Background

Systemic sclerosis (SSc) is a rare disease mainly characterized by vasculopathy, immune-system activation, and fibrosis that can potentially affect any organ. Patients can present different clinical manifestations along with different clinical subsets of disease. The pathogenesis underlying this variety of disease features is complex and still incompletely unrevealed [1]. A limited number of subjects can be intercepted and identified at a preclinical stage of disease presenting solely Raynaud phenomenon (RP), SSc-specific autoantibodies, and/or typical abnormalities at a nailfold video-capillaroscopy (“scleroderma pattern”) without any other clinical fibrotic features [2, 3]. Patients with preclinical SSc (PreSSc) have a risk of disease progression into a definite SSc of about 50% within 5 years of diagnosis [4, 5]. The biological characterization of this group of patients is highly relevant for gaining insight into SSc pathogenesis and mechanisms of disease progression.

Proteins are in closer proximity to pathological processes and therefore are functionally more relevant than information obtained from DNA- or RNA-level studies.
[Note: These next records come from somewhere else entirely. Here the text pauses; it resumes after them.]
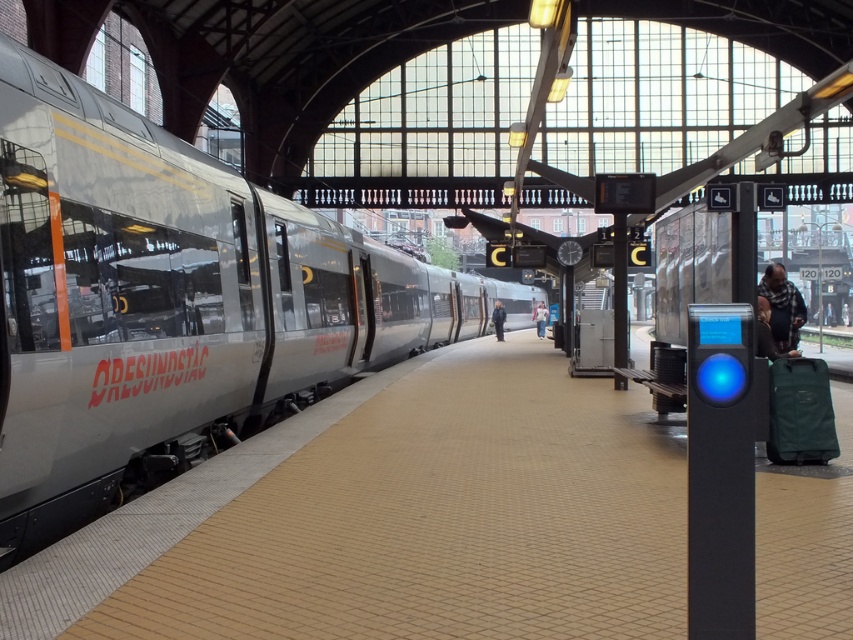 Does dark blue shirt at right have a smaller size compared to dark blue jacket at center?

Indeed, dark blue shirt at right has a smaller size compared to dark blue jacket at center.

Between point (761, 332) and point (502, 310), which one is positioned behind?

The point (502, 310) is behind.

The height and width of the screenshot is (640, 853). Identify the location of dark blue shirt at right. (767, 333).

Does plaid fabric scarf at right appear under light blue denim jacket at center?

Yes, plaid fabric scarf at right is below light blue denim jacket at center.

Locate an element on the screen. The image size is (853, 640). plaid fabric scarf at right is located at coordinates pos(782,307).

Where is `plaid fabric scarf at right`? The image size is (853, 640). plaid fabric scarf at right is located at coordinates (782, 307).

Does point (764, 282) lie in front of point (767, 317)?

That is False.

Can you confirm if plaid fabric scarf at right is positioned below dark blue shirt at right?

No, plaid fabric scarf at right is not below dark blue shirt at right.

The height and width of the screenshot is (640, 853). I want to click on plaid fabric scarf at right, so click(782, 307).

Where is `plaid fabric scarf at right`? plaid fabric scarf at right is located at coordinates (782, 307). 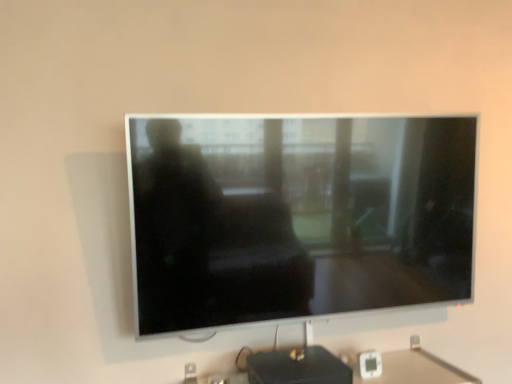 What do you see at coordinates (338, 369) in the screenshot? I see `black plastic router at lower center` at bounding box center [338, 369].

Where is `black plastic router at lower center`? black plastic router at lower center is located at coordinates (338, 369).

Identify the location of black plastic router at lower center. (338, 369). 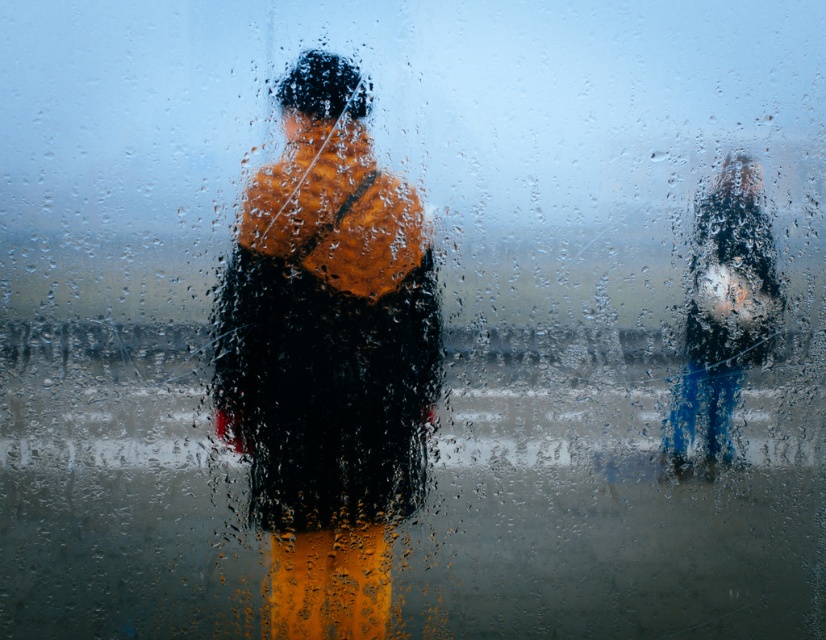 You are looking through the rain streaked window and see two points in the scene. The first point is at coordinates point [285,401] and the second is at point [730,396]. Which point is closer to you?

Point [285,401] is closer to the viewer than point [730,396].

You are a photographer trying to capture both the orange fabric jacket at center and the shiny black jacket at right in a single frame. Given that your camera has a minimum focus distance of 20 inches, will you be able to focus on both subjects clearly?

The orange fabric jacket at center and the shiny black jacket at right are 20.86 inches apart. Since the distance between them exceeds the camera minimum focus distance of 20 inches, the camera can focus on both subjects clearly.

You are observing a rainy scene through a window. You see an orange fabric jacket at center and a shiny black jacket at right. Which jacket is nearer to you?

The orange fabric jacket at center is closer to the viewer than the shiny black jacket at right. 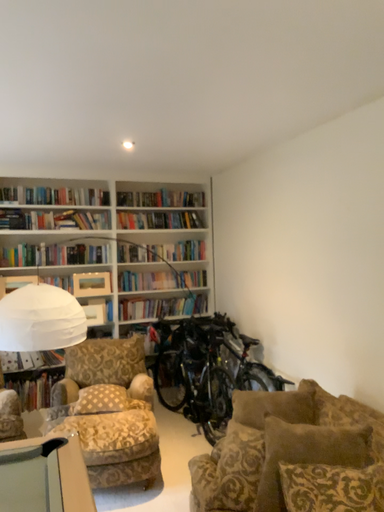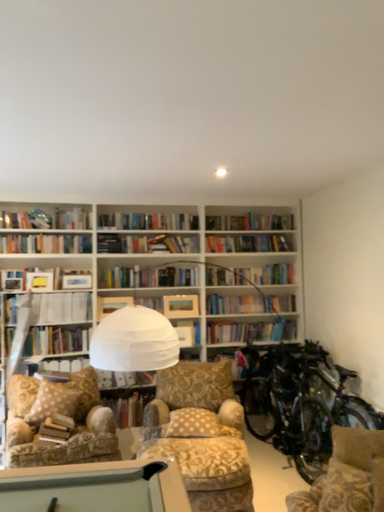 Question: How did the camera likely rotate when shooting the video?

Choices:
 (A) rotated left
 (B) rotated right

Answer: (A) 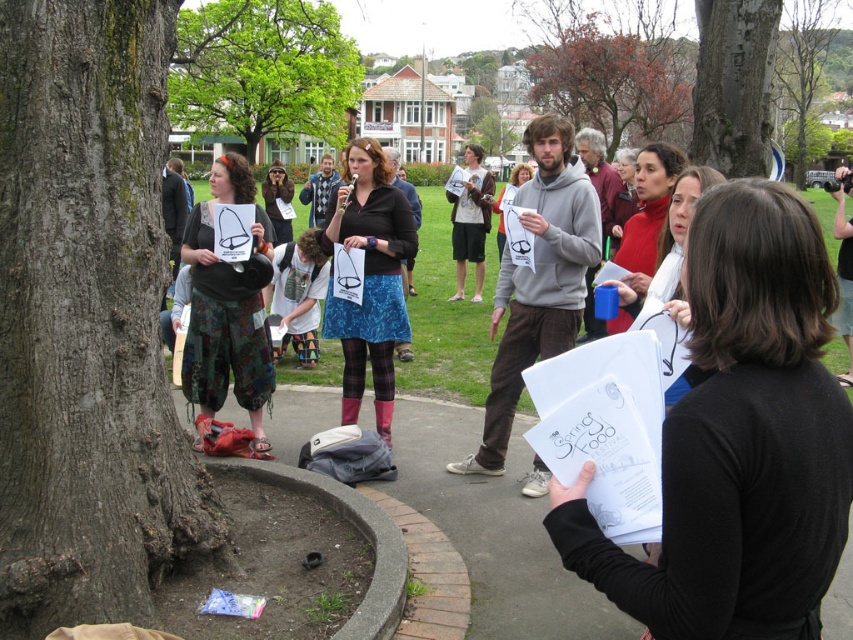 You are a photographer trying to capture the central focus of the scene. Which object, the black paper at center or the matte black hat at center, would appear larger in your photo due to its proximity to the camera?

The black paper at center appears larger in the photo because it is closer to the viewer than the matte black hat at center.

You are a photographer trying to capture a group photo of the camouflage pants at left and the matte black shirt at center. The camera can only focus on objects wider than 1 meter. Which of the two objects should you prioritize to ensure proper focus?

The matte black shirt at center should be prioritized because its width is greater than the camouflage pants at left, making it more likely to be within the camera focus range.

You are a photographer trying to capture a clear shot of both the matte black jacket at center and the matte black hat at center. Since they are both black, you need to adjust your camera settings to focus on their positions. According to the scene description, which object is located lower in the image?

The matte black jacket at center is positioned under the matte black hat at center, so the jacket is lower in the image. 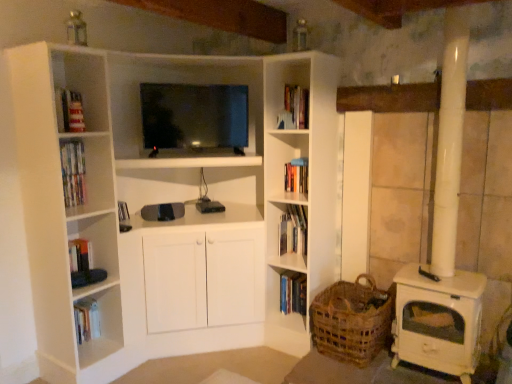 Question: Is woven brown basket at lower right oriented away from hardcover book at center, which is counted as the 2th book, starting from the bottom?

Choices:
 (A) no
 (B) yes

Answer: (A)

Question: Is woven brown basket at lower right surrounding hardcover book at center, arranged as the first book when viewed from the top?

Choices:
 (A) yes
 (B) no

Answer: (B)

Question: From a real-world perspective, is woven brown basket at lower right under hardcover book at center, which is counted as the 2th book, starting from the bottom?

Choices:
 (A) yes
 (B) no

Answer: (A)

Question: Does woven brown basket at lower right appear on the right side of hardcover book at center, arranged as the first book when viewed from the top?

Choices:
 (A) yes
 (B) no

Answer: (A)

Question: From a real-world perspective, is woven brown basket at lower right physically above hardcover book at center, arranged as the first book when viewed from the top?

Choices:
 (A) yes
 (B) no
Several studies have explored the circulating levels of cytokines, chemokines, and other molecules in SSc subsets. Limited by technologies available, the majority of studies focused only on a small group of proteins chosen a priori, while larger panels of proteins were just analyzed in a few studies [6,7,8]. Cytokines and chemokines related to endothelial dysfunctions, fibrosis, and adhesion molecules clearly emerged as markers of disease severity and stage [9,10,11]. Moreover, the serum proteomic profile of SSc patients is clearly different from that of healthy controls also correlating more closely with molecular dysregulations of affected organs such as skin [6, 8].

In the present project, with a two-step strategy, we aimed at exploring the proteomic profile of a well-characterized group of PreSSc compared with matched healthy controls, using a validated innovative and comprehensive platform based on a library of aptamers. We then performed a validation analysis in a longitudinal cohort of 50 PreSSc through an enzyme-linked immunosorbent assay (ELISA) to confirm the circulating factors that are robustly associated with disease progression.

Methods

Patients and controls

Two different cohorts of patients were examined pursuing a 2-step approach with discovery and validation strategy.

As a first step, 13 PreSSc, defined according to LeRoy and Medsger criteria (Raynaud phenomenon plus a positive nailfold capillaroscopy and SSc-specific auto-antibodies without any other sign of definite disease) [2] with available baseline and subsequent clinical data at approximately 4 years as well as baseline aliquoted serum samples, were included in the discovery cohort. Clinical data, including the occurrence of puffy fingers, sclerodactyly, telangiectasia, lung fibrosis, pulmonary arterial hypertension, scleroderma renal crisis alone or in combination indicative of the progression to definite SSc (thus with a minimum score of 9) according to the EULAR/ACR 2013 classification criteria [12, 13] were retrieved from medical records allowing the evaluation of disease progression as previously described [10]. Patients with a definite SSc but with puffy fingers without skin fibrosis were considered as limited cutaneous SSc (lcSSc). At baseline serum samples were collected and stored at −80 °C; samples from 8 ethnically-, age- and sex-matched healthy controls (HCs) were collected as well. Cases and controls from the discovery cohort were screened via the SomaScan® aptamer analysis to find proteins of interest linked to progression from PreSSc to definite SSc patients.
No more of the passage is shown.